ファプタとは
ファプタは、深界六層の成れ果て村イルぶるの外で暮らす存在であり、成れ果ての姫、不滅の姫と呼ばれる。複数の腕、白い体毛、高い身体能力と再生力を持ち、村人から恐れられながらも特別な価値を持つ者として扱われる。外見と力だけを見れば深層の強大な生物に近いが、彼女の行動は母イルミューイ、きょうだいたち、レグ、ガブールンとの関係によって形作られている。

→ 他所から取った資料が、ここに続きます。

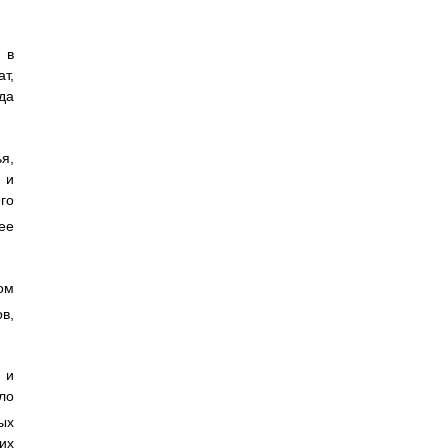
 в
т,
да
я,
 и
го
 ее
ом
ов,
 и
ло
ых
их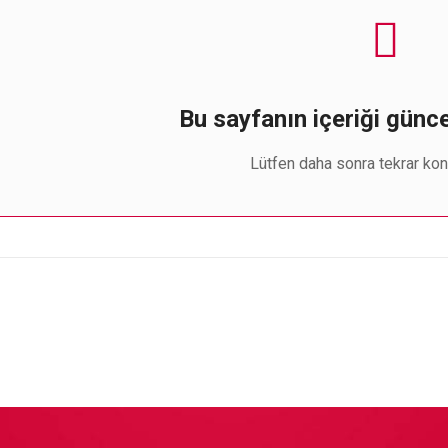
Bu sayfanın içeriği günc
Lütfen daha sonra tekrar kont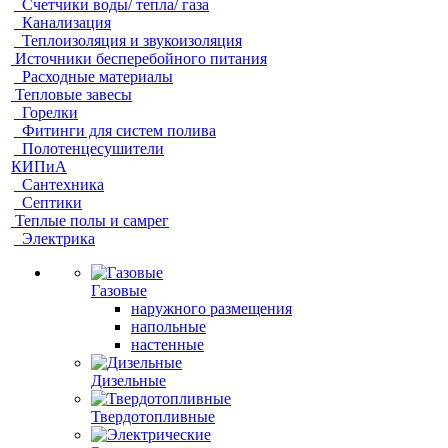
Счетчики воды/ тепла/ газа
Канализация
Теплоизоляция и звукоизоляция
Источники бесперебойного питания
Расходные материалы
Тепловые завесы
Горелки
Фитинги для систем полива
Полотенцесушители
КИПиА
Сантехника
Септики
Теплые полы и самрег
Электрика
Газовые
наружного размещения
напольные
настенные
Дизельные
Твердотопливные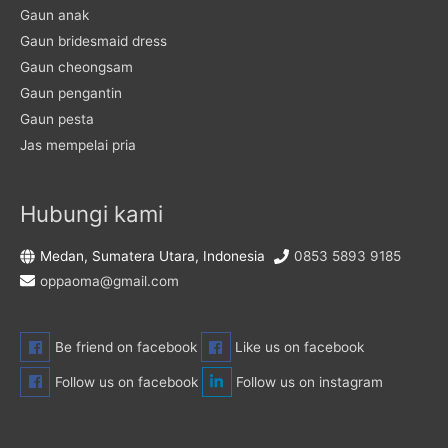
Gaun anak
Gaun bridesmaid dress
Gaun cheongsam
Gaun pengantin
Gaun pesta
Jas mempelai pria
Hubungi kami
Medan, Sumatera Utara, Indonesia
0853 5893 9185
oppaoma@gmail.com
Be friend on facebook
Like us on facebook
Follow us on facebook
Follow us on instagram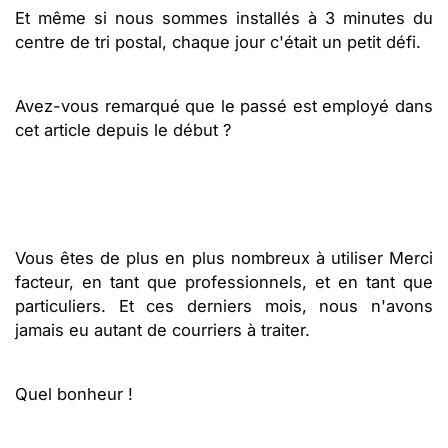
Et même si nous sommes installés à 3 minutes du
centre de tri postal, chaque jour c'était un petit défi.
Avez-vous remarqué que le passé est employé dans
cet article depuis le début ?
Vous êtes de plus en plus nombreux à utiliser Merci
facteur, en tant que professionnels, et en tant que
particuliers. Et ces derniers mois, nous n'avons
jamais eu autant de courriers à traiter.
Quel bonheur !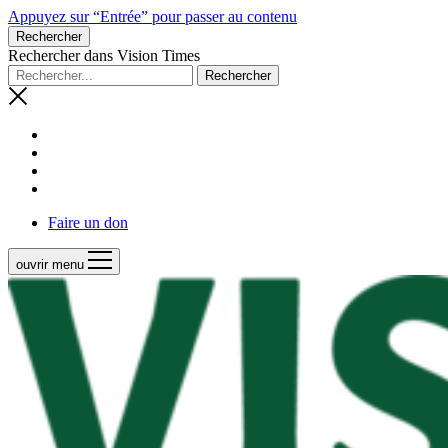
Appuyez sur “Entrée” pour passer au contenu
Rechercher
Rechercher dans Vision Times
Faire un don
ouvrir menu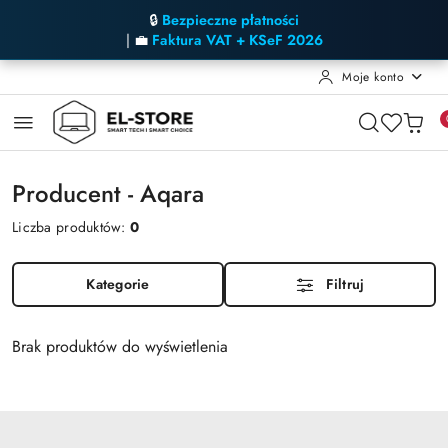
🔒
Bezpieczne płatności
| 💼
Faktura VAT + KSeF 2026
Moje konto
Przejdź do treści głównej
Przejdź do wyszukiwarki
Przejdź do moje konto
Przejdź do menu głównego
Przejdź do stopki
Producent - Aqara
Liczba produktów:
0
Kategorie
Filtruj
Brak produktów do wyświetlenia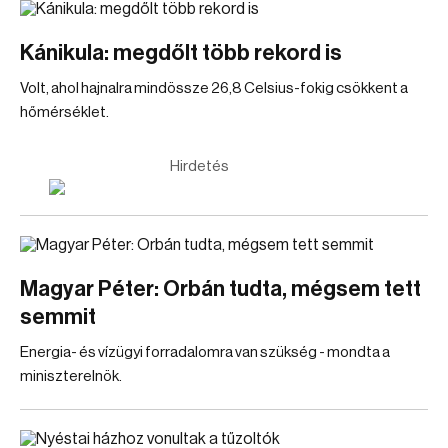
Kánikula: megdőlt több rekord is
Volt, ahol hajnalra mindössze 26,8 Celsius-fokig csökkent a
hőmérséklet.
Hirdetés
Magyar Péter: Orbán tudta, mégsem tett
semmit
Energia- és vízügyi forradalomra van szükség - mondta a
miniszterelnök.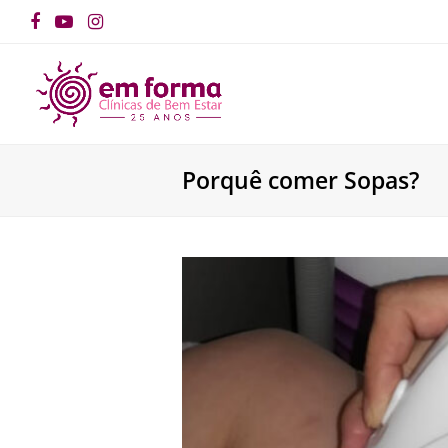
Facebook
YouTube
Instagram
Porquê comer Sopas?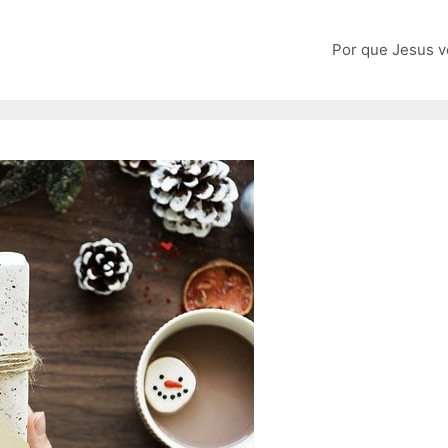
Por que Jesus v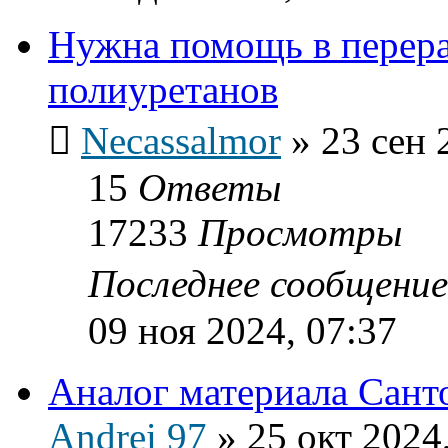
Нужна помощь в перер
полиуретанов
Necassalmor
»
23 сен 
15
Ответы
17233
Просмотры
Последнее сообщени
09 ноя 2024, 07:37
Аналог материала Сант
Andrei 97
»
25 окт 2024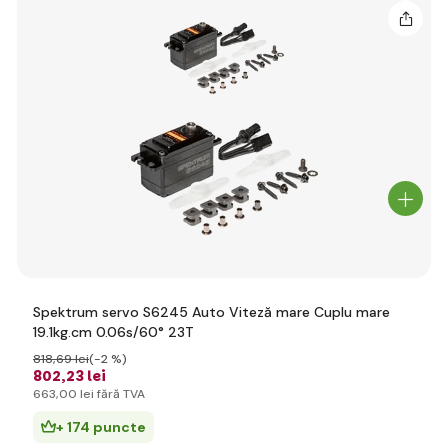
Spektrum servo S6245 Auto Viteză mare Cuplu mare
19.1kg.cm 0.06s/60° 23T
818
,69 lei
(-2 %)
802
,23 lei
663
,00 lei
fără TVA
+ 174 puncte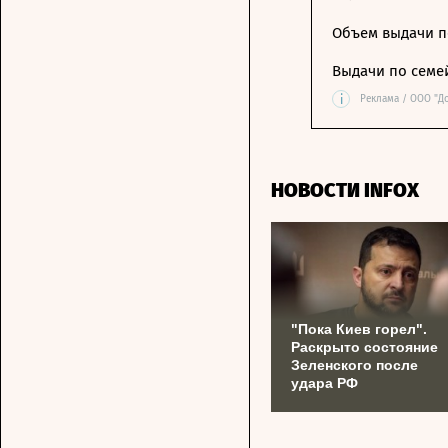
Объем выдачи п
Выдачи по семе
i
Реклама / ООО "Д
НОВОСТИ INFOX
"Пока Киев горел".
Раскрыто состояние
Зеленского после
удара РФ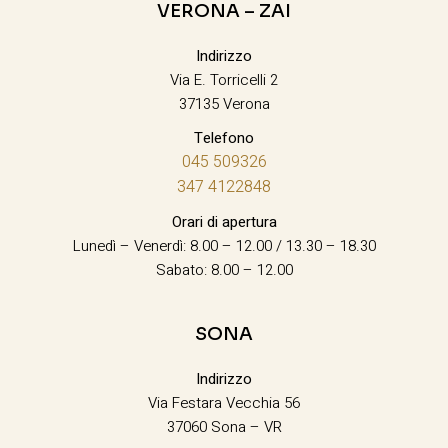
VERONA – ZAI
Indirizzo
Via E. Torricelli 2
37135 Verona
Telefono
045 509326
347 4122848
Orari di apertura
Lunedì – Venerdì: 8.00 – 12.00 / 13.30 – 18.30
Sabato: 8.00 – 12.00
SONA
Indirizzo
Via Festara Vecchia 56
37060 Sona – VR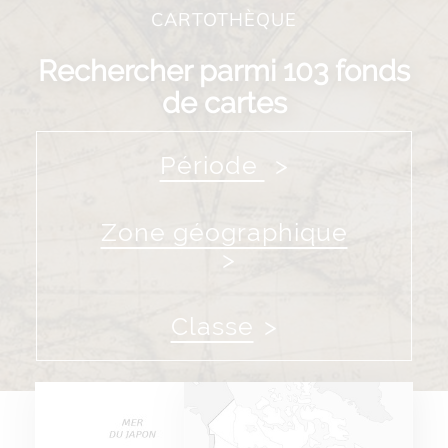
CARTOTHÈQUE
Rechercher parmi 103 fonds
de cartes
Période
Zone géographique
Classe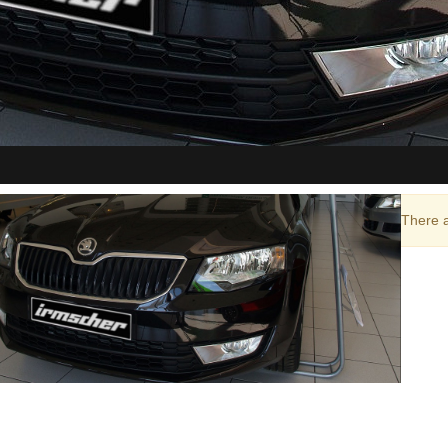
There a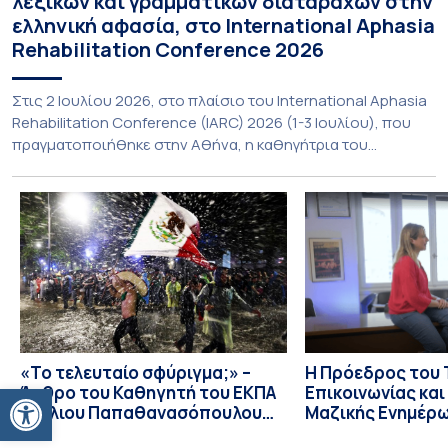
λεξικών και γραμματικών διαταραχών στην
ελληνική αφασία, στο International Aphasia
Rehabilitation Conference 2026
Στις 2 Ιουλίου 2026, στο πλαίσιο του International Aphasia
Rehabilitation Conference (IARC) 2026 (1-3 Ιουλίου), που
πραγματοποιήθηκε στην Αθήνα, η καθηγήτρια του
Τμήματος Φιλολογίας του Εθνικού και Καποδιστριακού
Πανεπιστημίου Αθηνών, Σπυριδούλα Βαρλοκώστα,
παρουσίασε το LexiGram, ένα καινοτόμο, σταθμισμένο
εργαλείο αξιολόγησης των λεξικών και γραμματικών
διαταραχών σε ελληνόφωνους ασθενείς με αφασία. Η
αφασία είναι επίκτητη γλωσσική […]
«Το τελευταίο σφύριγμα;» –
Η Πρόεδρος του
Ανοίξτε τη γραμμή εργαλείων
Άρθρο του Καθηγητή του ΕΚΠΑ
Επικοινωνίας κα
Στέλιου Παπαθανασόπουλου
Μαζικής Ενημέρ
στην εφημερίδα «ΤΑ ΝΕΑ»
Πανεπιστημίου Α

初登場時の目的は明確である。母の身体を利用して生き続ける村と住民を滅ぼし、奪われたきょうだいたちの価値を取り戻すこと。しかし、その使命はファプタ自身が経験から選び直した目標というより、誕生時から身体と記憶に刻まれたものでもある。物語は復讐が正しいかだけでなく、復讐を終えた後に、与えられた役割しか持たなかった者が何を望めるかを描く。


イルミューイとガンジャ隊
ファプタの起源は、決死隊ガンジャが深界六層へ到達した過去にある。ガンジャ隊は水も食料も失い、未知の病によって壊滅しかける。隊にいた少女イルミューイは、子どもを産めないことを理由に故郷で疎外され、ヴエコとの関係に居場所を見出していた。願いをかなえる遺物「欲望の揺籃」が彼女へ使われると、病を治す子どもを次々に産むようになる。
子どもたちは長く生きられず、ワズキャンは隊を救うため、その身体を食料と治療へ利用する。イルミューイの願いは、母になりたい願い、ヴエコを救いたい願い、痛みから逃れたい願いが分離されないまま遺物へ作用したと考えられる。遺物は人間の言葉を正確に解釈して理想の結果を渡すのではなく、強い欲望を身体へ実現する。ガンジャ隊の生存とイルミューイの苦痛は同じ変化から生まれる。
成れ果て村と最後の子ども
イルミューイの身体は巨大化し、ガンジャ隊の人々を内部へ受け入れる村となる。人々は人間の身体を捨て、欲望に応じた成れ果ての姿と、価値を交換する仕組みを得る。村は住民を守り、外部から持ち込まれた価値を精算する一方、イルミューイの身体を土地として使い続ける。彼女が子どもを奪われた記憶と怒りは消えていない。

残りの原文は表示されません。